• YOUR ASSIGNMENT
Within the data that follows, set down exactly the lines from the one containing "Centres (543, 643)" through the one containing "Terms of Use (965, 701)", both ends included.

• DATA UNDER STUDY

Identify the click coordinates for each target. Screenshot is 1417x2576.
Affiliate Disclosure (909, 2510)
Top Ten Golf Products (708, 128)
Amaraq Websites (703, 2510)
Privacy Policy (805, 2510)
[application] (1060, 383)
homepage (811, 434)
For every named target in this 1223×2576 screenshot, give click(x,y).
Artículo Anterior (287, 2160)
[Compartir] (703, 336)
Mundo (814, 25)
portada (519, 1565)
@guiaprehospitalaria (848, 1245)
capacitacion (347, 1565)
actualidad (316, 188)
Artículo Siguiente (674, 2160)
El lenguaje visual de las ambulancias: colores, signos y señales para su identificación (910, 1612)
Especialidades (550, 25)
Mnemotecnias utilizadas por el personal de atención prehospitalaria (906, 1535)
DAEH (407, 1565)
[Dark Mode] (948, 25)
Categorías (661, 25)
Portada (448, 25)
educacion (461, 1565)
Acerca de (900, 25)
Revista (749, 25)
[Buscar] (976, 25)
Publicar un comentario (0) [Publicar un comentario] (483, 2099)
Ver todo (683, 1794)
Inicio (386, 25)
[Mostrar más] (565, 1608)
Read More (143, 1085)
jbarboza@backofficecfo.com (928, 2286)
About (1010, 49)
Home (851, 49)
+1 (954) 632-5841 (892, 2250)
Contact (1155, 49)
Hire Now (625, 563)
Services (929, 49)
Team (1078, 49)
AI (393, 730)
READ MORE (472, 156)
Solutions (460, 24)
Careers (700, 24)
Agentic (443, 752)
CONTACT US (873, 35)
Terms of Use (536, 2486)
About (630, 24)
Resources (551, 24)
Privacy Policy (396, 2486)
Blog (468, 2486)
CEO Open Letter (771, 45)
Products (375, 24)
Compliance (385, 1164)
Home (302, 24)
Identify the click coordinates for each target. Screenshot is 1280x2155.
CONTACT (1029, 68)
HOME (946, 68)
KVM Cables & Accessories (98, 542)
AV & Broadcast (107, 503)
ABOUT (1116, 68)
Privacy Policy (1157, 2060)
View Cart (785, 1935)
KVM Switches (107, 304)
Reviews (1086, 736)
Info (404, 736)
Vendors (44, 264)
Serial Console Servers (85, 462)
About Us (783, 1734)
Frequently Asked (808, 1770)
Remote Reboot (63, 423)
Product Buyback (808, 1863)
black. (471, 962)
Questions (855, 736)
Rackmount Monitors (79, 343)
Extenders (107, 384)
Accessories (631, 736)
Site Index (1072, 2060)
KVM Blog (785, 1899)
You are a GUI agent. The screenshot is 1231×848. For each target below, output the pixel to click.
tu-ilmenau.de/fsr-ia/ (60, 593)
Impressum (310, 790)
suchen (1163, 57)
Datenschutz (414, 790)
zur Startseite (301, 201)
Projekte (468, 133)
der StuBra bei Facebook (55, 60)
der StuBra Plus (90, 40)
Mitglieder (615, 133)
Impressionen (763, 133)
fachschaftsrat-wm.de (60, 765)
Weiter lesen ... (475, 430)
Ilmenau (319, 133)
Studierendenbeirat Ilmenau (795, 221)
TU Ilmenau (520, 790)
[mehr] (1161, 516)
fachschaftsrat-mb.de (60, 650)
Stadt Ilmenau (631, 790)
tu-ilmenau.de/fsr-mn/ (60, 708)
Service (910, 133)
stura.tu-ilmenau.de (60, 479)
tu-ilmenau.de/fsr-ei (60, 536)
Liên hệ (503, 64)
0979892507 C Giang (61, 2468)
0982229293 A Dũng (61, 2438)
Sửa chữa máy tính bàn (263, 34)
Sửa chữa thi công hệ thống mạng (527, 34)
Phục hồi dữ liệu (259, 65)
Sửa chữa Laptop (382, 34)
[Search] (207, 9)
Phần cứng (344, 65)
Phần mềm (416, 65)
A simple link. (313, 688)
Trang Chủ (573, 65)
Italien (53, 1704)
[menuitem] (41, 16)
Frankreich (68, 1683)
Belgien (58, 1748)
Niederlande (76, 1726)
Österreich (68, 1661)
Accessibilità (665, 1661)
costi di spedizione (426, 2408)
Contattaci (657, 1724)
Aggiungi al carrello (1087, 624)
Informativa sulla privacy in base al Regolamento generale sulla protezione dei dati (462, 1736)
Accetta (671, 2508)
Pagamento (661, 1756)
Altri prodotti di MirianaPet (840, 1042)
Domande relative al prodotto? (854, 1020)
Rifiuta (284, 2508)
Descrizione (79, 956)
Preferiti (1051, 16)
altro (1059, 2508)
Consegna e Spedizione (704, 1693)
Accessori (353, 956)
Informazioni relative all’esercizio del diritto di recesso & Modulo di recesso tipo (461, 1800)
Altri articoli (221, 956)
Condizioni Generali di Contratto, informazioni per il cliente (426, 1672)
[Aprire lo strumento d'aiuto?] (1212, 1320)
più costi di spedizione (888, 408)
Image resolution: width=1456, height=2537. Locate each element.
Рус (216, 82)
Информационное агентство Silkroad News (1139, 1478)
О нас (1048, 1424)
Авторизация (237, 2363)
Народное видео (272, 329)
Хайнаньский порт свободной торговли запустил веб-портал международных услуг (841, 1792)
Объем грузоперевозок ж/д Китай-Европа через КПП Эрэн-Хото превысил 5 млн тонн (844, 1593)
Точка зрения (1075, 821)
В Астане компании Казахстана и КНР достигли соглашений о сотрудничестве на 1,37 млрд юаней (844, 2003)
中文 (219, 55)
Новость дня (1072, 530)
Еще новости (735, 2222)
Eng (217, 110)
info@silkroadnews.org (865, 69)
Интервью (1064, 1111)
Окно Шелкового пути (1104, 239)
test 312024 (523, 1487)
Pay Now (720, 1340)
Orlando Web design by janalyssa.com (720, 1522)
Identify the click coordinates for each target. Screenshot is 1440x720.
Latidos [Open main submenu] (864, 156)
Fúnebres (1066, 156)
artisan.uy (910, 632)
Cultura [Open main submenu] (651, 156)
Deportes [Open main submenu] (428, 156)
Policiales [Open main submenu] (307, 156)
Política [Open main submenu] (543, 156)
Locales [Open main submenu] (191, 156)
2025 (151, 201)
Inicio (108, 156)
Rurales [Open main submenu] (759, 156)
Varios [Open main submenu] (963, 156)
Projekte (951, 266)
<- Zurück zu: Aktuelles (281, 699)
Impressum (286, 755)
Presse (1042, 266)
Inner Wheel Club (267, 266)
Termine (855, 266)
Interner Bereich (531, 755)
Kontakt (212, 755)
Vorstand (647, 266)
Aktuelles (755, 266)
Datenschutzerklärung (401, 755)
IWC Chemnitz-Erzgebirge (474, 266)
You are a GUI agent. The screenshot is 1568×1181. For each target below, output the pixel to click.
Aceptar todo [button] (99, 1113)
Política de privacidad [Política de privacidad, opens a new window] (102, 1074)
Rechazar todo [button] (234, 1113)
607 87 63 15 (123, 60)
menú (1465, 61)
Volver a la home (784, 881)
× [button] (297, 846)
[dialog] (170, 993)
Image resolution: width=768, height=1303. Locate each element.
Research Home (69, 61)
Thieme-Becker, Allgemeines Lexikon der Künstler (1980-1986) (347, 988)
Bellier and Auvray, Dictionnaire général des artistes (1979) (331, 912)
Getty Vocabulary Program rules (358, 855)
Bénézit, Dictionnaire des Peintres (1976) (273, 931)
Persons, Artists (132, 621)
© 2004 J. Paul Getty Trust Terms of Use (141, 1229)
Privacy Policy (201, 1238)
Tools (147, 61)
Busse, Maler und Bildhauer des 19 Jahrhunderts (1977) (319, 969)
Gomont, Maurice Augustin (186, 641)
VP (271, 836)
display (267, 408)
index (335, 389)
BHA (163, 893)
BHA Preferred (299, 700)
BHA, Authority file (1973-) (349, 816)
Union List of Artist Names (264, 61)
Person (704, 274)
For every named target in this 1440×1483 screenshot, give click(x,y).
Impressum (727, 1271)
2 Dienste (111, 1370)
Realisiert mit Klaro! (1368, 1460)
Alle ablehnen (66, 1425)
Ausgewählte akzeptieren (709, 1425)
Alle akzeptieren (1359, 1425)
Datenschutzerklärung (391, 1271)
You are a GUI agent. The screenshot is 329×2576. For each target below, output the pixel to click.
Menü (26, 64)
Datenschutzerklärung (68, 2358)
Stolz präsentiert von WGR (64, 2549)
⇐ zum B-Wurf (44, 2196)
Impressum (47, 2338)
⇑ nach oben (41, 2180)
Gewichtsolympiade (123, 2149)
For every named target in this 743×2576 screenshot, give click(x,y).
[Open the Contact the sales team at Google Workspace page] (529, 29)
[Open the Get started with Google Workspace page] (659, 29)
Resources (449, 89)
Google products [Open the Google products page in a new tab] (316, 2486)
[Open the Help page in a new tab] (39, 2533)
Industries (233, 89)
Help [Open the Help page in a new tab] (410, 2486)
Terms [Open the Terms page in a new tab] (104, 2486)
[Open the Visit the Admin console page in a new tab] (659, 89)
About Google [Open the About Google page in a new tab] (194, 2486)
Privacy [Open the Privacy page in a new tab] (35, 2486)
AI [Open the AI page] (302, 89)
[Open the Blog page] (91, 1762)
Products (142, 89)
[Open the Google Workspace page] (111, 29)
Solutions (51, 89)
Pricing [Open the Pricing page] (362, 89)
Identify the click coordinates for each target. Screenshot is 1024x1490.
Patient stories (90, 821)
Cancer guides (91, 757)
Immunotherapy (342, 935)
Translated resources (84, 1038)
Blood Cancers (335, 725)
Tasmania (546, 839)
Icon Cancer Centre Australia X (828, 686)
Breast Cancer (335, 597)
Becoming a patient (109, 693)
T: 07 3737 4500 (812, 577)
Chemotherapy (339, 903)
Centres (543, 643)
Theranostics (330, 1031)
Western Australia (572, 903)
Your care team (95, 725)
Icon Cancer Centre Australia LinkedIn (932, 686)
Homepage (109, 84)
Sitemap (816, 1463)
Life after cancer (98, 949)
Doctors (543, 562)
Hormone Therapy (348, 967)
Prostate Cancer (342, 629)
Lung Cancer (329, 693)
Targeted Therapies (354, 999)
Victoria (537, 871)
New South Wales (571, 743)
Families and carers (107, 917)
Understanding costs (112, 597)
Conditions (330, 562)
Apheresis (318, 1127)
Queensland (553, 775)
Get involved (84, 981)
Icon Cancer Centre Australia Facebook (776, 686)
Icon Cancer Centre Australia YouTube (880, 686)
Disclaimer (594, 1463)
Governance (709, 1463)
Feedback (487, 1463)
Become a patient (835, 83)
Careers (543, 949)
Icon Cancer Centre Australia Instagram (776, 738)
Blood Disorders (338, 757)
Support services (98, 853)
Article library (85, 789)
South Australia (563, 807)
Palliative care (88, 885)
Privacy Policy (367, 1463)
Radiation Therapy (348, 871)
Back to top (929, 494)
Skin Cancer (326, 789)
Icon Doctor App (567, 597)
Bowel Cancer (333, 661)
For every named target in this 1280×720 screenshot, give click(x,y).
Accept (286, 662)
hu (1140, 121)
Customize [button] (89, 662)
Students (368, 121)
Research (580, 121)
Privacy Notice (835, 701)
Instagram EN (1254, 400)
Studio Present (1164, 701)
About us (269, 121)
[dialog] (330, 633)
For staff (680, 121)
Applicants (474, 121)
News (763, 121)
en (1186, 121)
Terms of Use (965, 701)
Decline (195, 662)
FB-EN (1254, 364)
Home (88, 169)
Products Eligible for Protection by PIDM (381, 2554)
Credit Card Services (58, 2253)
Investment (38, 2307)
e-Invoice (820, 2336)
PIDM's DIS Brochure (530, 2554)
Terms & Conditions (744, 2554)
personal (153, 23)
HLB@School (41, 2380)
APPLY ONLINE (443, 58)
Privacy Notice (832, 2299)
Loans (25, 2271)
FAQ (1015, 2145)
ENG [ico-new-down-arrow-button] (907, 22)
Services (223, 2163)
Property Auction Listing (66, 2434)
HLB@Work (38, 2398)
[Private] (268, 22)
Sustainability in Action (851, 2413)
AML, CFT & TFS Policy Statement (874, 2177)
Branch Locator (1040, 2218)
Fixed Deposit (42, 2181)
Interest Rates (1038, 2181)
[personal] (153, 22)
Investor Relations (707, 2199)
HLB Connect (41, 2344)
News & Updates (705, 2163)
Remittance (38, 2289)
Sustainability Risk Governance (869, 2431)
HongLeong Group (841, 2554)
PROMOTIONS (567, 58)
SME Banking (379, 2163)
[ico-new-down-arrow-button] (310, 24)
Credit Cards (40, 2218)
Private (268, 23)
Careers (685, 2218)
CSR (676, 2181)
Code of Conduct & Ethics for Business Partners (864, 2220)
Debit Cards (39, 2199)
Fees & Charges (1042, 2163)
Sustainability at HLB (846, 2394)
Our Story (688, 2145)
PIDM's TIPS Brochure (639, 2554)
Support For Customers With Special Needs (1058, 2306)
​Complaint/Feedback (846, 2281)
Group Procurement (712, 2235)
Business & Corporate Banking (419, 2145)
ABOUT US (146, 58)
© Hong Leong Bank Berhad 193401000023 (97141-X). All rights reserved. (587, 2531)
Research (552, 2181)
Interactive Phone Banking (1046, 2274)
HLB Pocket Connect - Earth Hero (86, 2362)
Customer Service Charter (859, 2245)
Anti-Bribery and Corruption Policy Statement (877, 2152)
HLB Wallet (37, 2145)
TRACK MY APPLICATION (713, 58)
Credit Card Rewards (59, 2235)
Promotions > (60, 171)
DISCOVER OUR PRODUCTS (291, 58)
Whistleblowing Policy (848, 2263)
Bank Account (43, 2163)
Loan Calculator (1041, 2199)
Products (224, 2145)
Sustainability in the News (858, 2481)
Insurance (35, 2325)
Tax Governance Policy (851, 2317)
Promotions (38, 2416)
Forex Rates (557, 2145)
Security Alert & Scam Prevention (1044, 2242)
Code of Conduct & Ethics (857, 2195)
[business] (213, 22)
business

• COMPLETED TASK
Centres (543, 643)
Theranostics (330, 1031)
Western Australia (572, 903)
Your care team (95, 725)
Icon Cancer Centre Australia LinkedIn (932, 686)
Homepage (109, 84)
Sitemap (816, 1463)
Life after cancer (98, 949)
Doctors (543, 562)
Hormone Therapy (348, 967)
Prostate Cancer (342, 629)
Lung Cancer (329, 693)
Targeted Therapies (354, 999)
Victoria (537, 871)
New South Wales (571, 743)
Families and carers (107, 917)
Understanding costs (112, 597)
Conditions (330, 562)
Apheresis (318, 1127)
Queensland (553, 775)
Get involved (84, 981)
Icon Cancer Centre Australia Facebook (776, 686)
Icon Cancer Centre Australia YouTube (880, 686)
Disclaimer (594, 1463)
Governance (709, 1463)
Feedback (487, 1463)
Become a patient (835, 83)
Careers (543, 949)
Icon Cancer Centre Australia Instagram (776, 738)
Blood Disorders (338, 757)
Support services (98, 853)
Article library (85, 789)
South Australia (563, 807)
Palliative care (88, 885)
Privacy Policy (367, 1463)
Radiation Therapy (348, 871)
Back to top (929, 494)
Skin Cancer (326, 789)
Icon Doctor App (567, 597)
Bowel Cancer (333, 661)
For every named target in this 1280×720 screenshot, give click(x,y).
Accept (286, 662)
hu (1140, 121)
Customize [button] (89, 662)
Students (368, 121)
Research (580, 121)
Privacy Notice (835, 701)
Instagram EN (1254, 400)
Studio Present (1164, 701)
About us (269, 121)
[dialog] (330, 633)
For staff (680, 121)
Applicants (474, 121)
News (763, 121)
en (1186, 121)
Terms of Use (965, 701)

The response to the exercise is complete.